2. BACKGROUND AND MOTIVATIONS

We first give a brief introduction to the settings of HPO and its related benchmarks. Then we present and explain the uniqueness of FedHPO to show the demand for dedicated FedHPO benchmarks. Due to the space limitation, more discussions about related works are deferred to Appendix B.

2.1. PROBLEM SETTINGS AND EXISTING BENCHMARKS

In the literature (Feurer & Hutter, 2019) , HPO is often formulated as solving min λ∈Λ1×•••×Λ K f (λ), where each Λ k corresponds to candidate choices of a specific hyperparameter, and their Cartesian product (denoted by ×) constitute the search space. In practice, such Λ k is often bounded and can be continuous (e.g., an interval of real numbers) or discrete (e.g., a set of categories/integers). Each function evaluation at a specified hyperparameter configuration λ means to execute the corresponding algorithm accordingly and return the value of considered metric (e.g., validation loss) as the result f (λ). HPO methods generally solve such a problem with a series of function evaluations. As a fullfidelity function evaluation is extremely costly, multi-fidelity methods exploit low-fidelity function evaluation, e.g., training for fewer epochs (Swersky et al., 2014; Domhan et al., 2015) or on a subset of data (Klein et al., 2017; Petrak, 2000; Swersky et al., 2013) , to approximate the exact result. Thus, it would be convenient to treat f as f (λ, b), λ ∈ Λ 1 × • • • × Λ K , b ∈ B 1 × • • • × B L , where each B l corresponds to the possible choices of a specific fidelity dimension. HPO benchmarks (Gijsbers et al., 2019; Eggensperger et al., 2021; Pineda-Arango et al., 2021) have prepared many HPO problems, i.e., various kinds of objective functions, for comparing HPO methods. To evaluate these functions, HPO benchmarks, e.g., HPOBench (Eggensperger et al., 2021) , often provide three modes: (1) "Raw" means truly executing the corresponding algorithm; (2) "Tabular" means querying a lookup table, where each entry corresponds to a specific f (λ, b); (3) "Surrogate" means querying a surrogate model that might be trained on the tabular data.

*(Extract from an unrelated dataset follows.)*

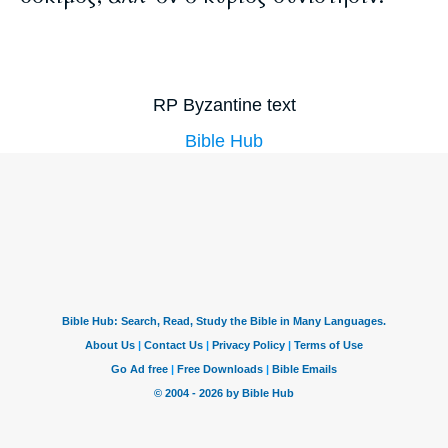
RP Byzantine text
Bible Hub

2.2. UNIQUENESS OF FEDERATED HYPERPARAMETER OPTIMIZATION

Generally, traditional HPO methods are applicable to FedHPO problemsfoot_0 , where, in each trial, the value f (λ, b) is evaluated, that is to say, an accordingly configured FL training course is conducted, as the dashed black box in Figure 1 illustrates. Conceptually, there are N clients, each of which has its specific data, and a server coordinates them to learn a model θ collaboratively by an FL algorithm such as FedAvg (McMahan et al., 2017) and FedOpt (Asad et al., 2020) . Such FL algorithms are iterative. In the t-th round, the server broadcasts the global model θ (t) to sampled clients; then, these clients make local updates and send the updates back; finally, the server aggregates the updates to produce θ (t+1) . After executing the FL algorithm configured by λ for several such rounds, e.g., #round= T according to the specified fidelity b, the performance, e.g., best validation loss ever achieved during this FL course, is returned as f (λ, b).



Despite the various scenarios in literature, we restrict our discussion about FedHPO to one of the most general FL scenarios that have been adopted in existing FedHPO works(Khodak et al., 2021; Zhang et al., 2021).